## WHAT IS EXPECTED
Search the data for the string "entire" and gather each line it is in.

## PROVIDED DATA
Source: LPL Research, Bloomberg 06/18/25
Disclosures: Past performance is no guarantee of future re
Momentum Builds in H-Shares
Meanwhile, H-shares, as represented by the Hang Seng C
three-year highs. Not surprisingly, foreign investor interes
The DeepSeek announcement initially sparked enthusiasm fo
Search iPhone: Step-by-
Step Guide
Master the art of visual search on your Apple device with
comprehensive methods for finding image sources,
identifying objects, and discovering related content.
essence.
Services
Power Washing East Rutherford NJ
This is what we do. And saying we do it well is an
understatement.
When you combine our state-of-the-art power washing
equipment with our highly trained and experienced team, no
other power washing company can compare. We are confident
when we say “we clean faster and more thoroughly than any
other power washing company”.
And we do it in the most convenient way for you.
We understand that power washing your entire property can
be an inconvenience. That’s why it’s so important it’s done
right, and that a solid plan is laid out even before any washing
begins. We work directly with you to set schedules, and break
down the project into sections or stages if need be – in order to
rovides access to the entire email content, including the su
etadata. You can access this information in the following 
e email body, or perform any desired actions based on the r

## ANSWER TO THE PROBLEM
We understand that power washing your entire property can
rovides access to the entire email content, including the su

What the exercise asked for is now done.